At least she's being honest. I have been following your discussions with GD and slowtrain with interest, and even though I cannot count myself fluent in the theories you are speaking of, I have done some reading that I think has served me well in deciding what has validity and what is dross. And, since GD can do it, here is my "liberal" contribution from Thomas Sowell's The Vision of the Annointed: Self-Congratulation as a Basis for Social Policy, 1995, Basic Books division of Harper Collins Publishers, Inc., pp. 1-6:
"Today, despite free speech and the mass media, the prevailing social vision is dangerously close to sealing itself off from any discordant feedback from reality....What a vision may offer, and what the prevailing vision of our time emphatically does offer, is a special state of grace for those who believe in it. Those who accept this vision are deemed to be not merely factually correct but morally on a higher plane (my emphases- after this, "me"). Put differently, those who disagree with the prevailing vision are seen as being not merely in error, but in sin(me). For those who have this vision of the world, the anointed and the benighted do not argue on the same moral plane or play by the same cold rules of logic and evidence(me). The benighted (or us poor souls that think there is validity in Hayek, Friedman, laissez-faire, and such) are to be made "aware," to have their "consciousness raised," and the wistful hope is held out that they will "grow." Should the benighted prove recalcitrant, however, then their "mean-spiritedness" must be fought and the "real reasons" behind their arguments and actions exposed. While verbal fashions change, this basic picture of the differential rectitude of the anointed and the benighted has not changed fundamentally in at least two hundred years (author's footnotes omitted).
These are not mere debating tactics. People are never more sincere than when thay assume their own moral superiority. Nor are such attitudes inherent in polemics, as such. Some very strong polemicists have argued that their opponents were well-meaning and even intelligent-but dangerously mistaken on the issue at hand. Some "may do the worst of things, without being the worst of men," Edmund Burke said in the eighteenth century. Similarly, when Malthus attacked a popular vision of his time, exemplified in the writings of William Godwin and Condorcet, he said: "I cannot doubt the talents of such men as Godwin and Condorcet. I am unwilling to doubt their candor." Yet Godwin's response was quite different. He called Malthus "malignant," questioned "the humanity of the man," and said, "I profess myself at a loss to conceive of what earth the man was made."
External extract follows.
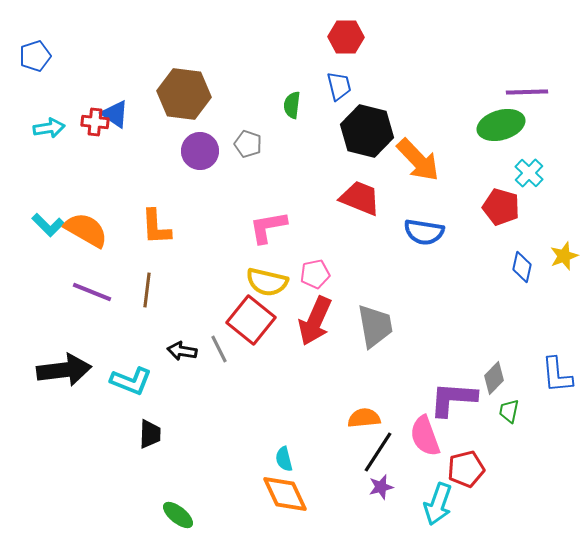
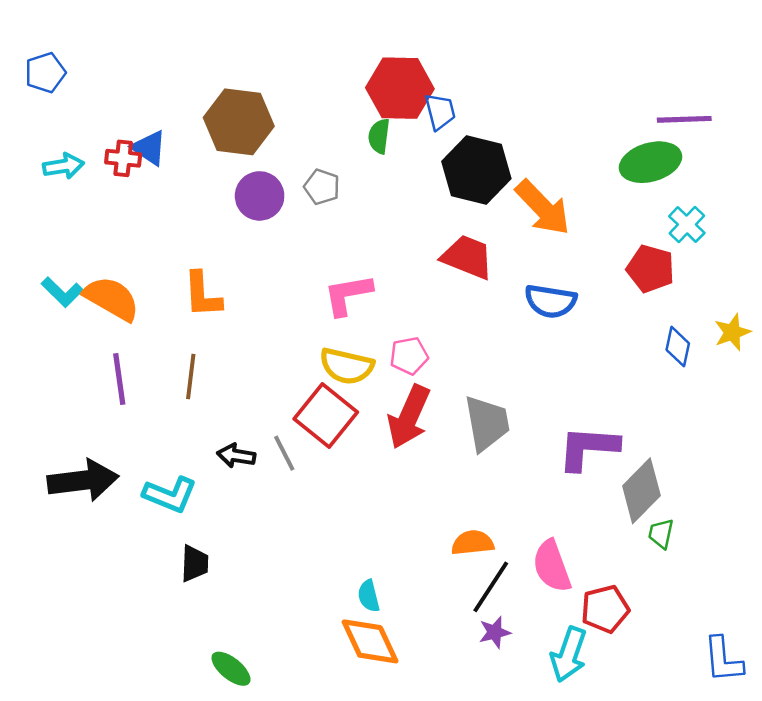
red hexagon: (346, 37) -> (400, 88), moved, size x1.4
purple line: (92, 292) -> (119, 379), turned 60
blue L-shape: (557, 375) -> (723, 660), moved
gray diamond: (494, 378) -> (641, 491), size x1.5
purple L-shape: (453, 399) -> (588, 448), moved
More was involved here than mere differences in personal styles of polemics(me). This asymmetry in arguments reflected an asymmetry in visions(me) that has persisted for centuries. When Friedrich Hayek's The Road to Serdom attacked the welfare state and socialism in 1944, he characterized his adversaries as "single-minded idealists" and "authors whose sincerity and disinterestedness are above suspicioan," but his own book was treated as something immoral, which some American publichers refused to publish, despite its already demonstrated impact in England. Similarly, a 1993 book, highly critical of liberal social policies, nevertheless credited the proponents of those policies as being people who "want to help" out of "decent and generous motives," even though it concludes that hte net result has been to "keep the poor in their poverty." By contrast, a 1992 bestseller by a proponent of such liberal social policies declared, "conservatives don't really care whether black Americans are happy or unhappy."(me) Nor is this demonizing of opponents of the vision(me) ("Laissez faire is an extremist position", anyone? You've lost before you got started, kenny, to a wiki-wiki! My apologies to Dr. Sowell for the interruption.) confined to America or to racial issues. The distinguished French writer Jean-Francois Revel, who has opposed many aspects of the prevailing vision, reports being treated, even in a social setting, as someone with only "residual traces of homos sapiens".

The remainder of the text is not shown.